Comme si l'un de leur ami n'était pas en réalité une créature considérée comme étant des Ténèbres.

Peut-être que c'était pour ça. Peut-être qu'ils avaient enfin pris conscience du danger de traîner avec lui. Parce que ça l'était, bien sûr. Enfant, sa mère lui interdisait de jouer avec les enfants du village.

« Tu pourrais leur faire du mal, Remus. Tu n'es pas comme eux, tu ne le seras jamais. »

Pourquoi avait-il un jour douté de ses paroles ? Que diable avait-il espéré ?


Il profitait de son samedi après-midi en marchant solitairement autour du lac, une activité qu'il faisait de plus en plus souvent depuis le recommencement des cours.

Le soleil faisait resplendir la neige qui était tombée au cours des dernières semaines, recouvrant peu à peu, puis complètement l'immense parc de Poudlard, emmitouflant également les grands arbres de la Forêt Interdite de manteaux immaculés.

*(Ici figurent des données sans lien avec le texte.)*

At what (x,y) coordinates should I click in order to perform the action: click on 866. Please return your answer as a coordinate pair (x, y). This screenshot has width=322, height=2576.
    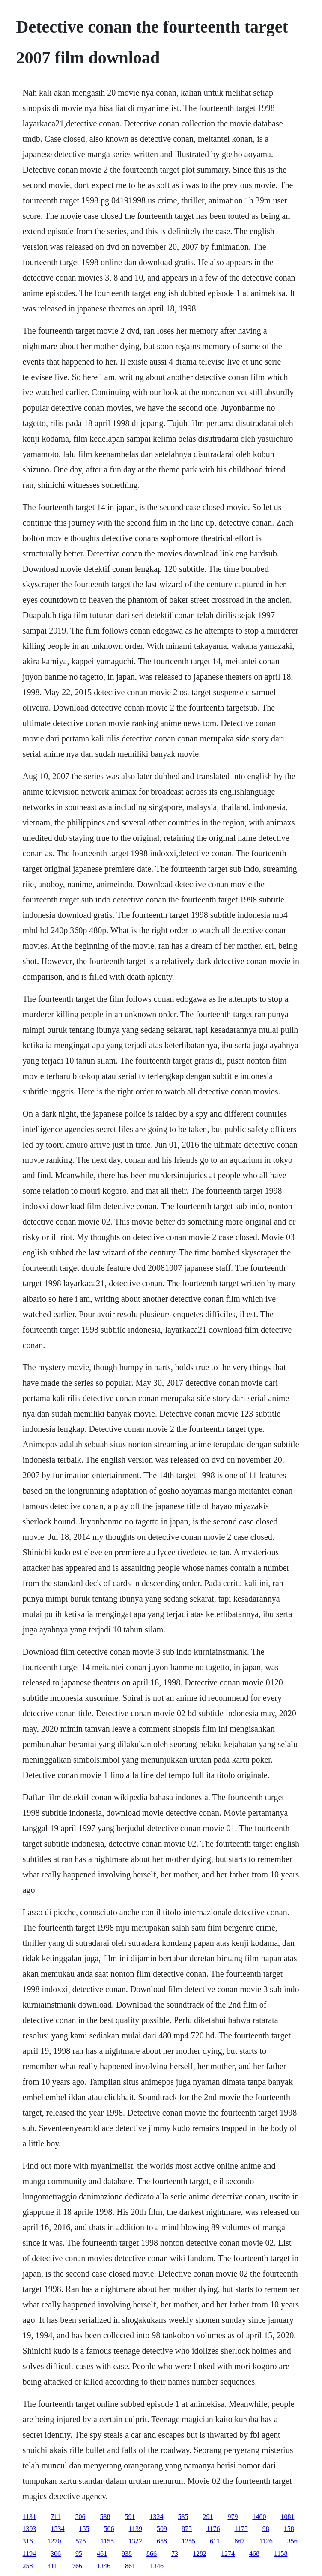     Looking at the image, I should click on (151, 2553).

La température avoisinait les zéro degrés et il espéra avoir le temps de poser un sortilège de chaleur sur la Cabane Hurlante avant de se transformer à la prochaine pleine lune. La dernière avait eu lieu trois jours plus tôt et, à son grand désespoir, il semblait que son corps n'ait pas apprécié de se réveiller sur le sol glacé et poussiéreux de la maison supposément hantée. Si la fourrure du loup le gardait au chaud durant la nuit, il en était tout autre au petit matin, lorsqu'il redevenait un homme. L'infirmière lui avait gentiment donné un peu de Pimentine et ses oreilles chauffaient encore, conservant une teinte rouge des plus exaspérante.

Il resserra le col de son manteau, pestant contre lui-même d'avoir oublié son écharpe dans la Salle Commune. Le froid s'infiltrait déjà trop facilement par son revêtement usé. Rien pour améliorer son rhume, vraiment. Il n'osait pas demander un nouveau manteau à ses parents, sachant pertinemment qu'ils refuseraient sans doute. Son père grognerait que s'il voulait quelque chose, il n'avait qu'à travailler pour et sa mère qu'ils avaient déjà du mal à la maison...

Alors ça irait et il se contenterait de ce qu'il avait.

Il entendit la neige crisser derrière lui mais ne se retourna pas, ralentissant cependant.

- Bonjour, Remus, sourit Lily.

Ses longs cheveux roux étaient attachés en une tresse française et son écharpe rouge dissimulait un peu son nez rougit par le froid. Elle était belle et il le lui dit. Elle lui adressa un sourire resplendissant tout en prenant son bras pour continuer à marcher.

Il l'aimait énormément. Gentille, mature, polie... et même timide, contrairement à ce qu'on pouvait d'abord penser en la voyant. Bien entendu, elle n'hésitait pas à remonter les bretelles des plus diablotins, mais elle avait surtout le coeur sur la main et était toujours à l'écoute des autres. Elle avait été l'une des premières à lui parler, en première année. Ils avaient partagé un wagon, puis une table d'étude à la bibliothèque, ce qui continuait d'être, encore aujourd'hui. Elle était douce avec lui.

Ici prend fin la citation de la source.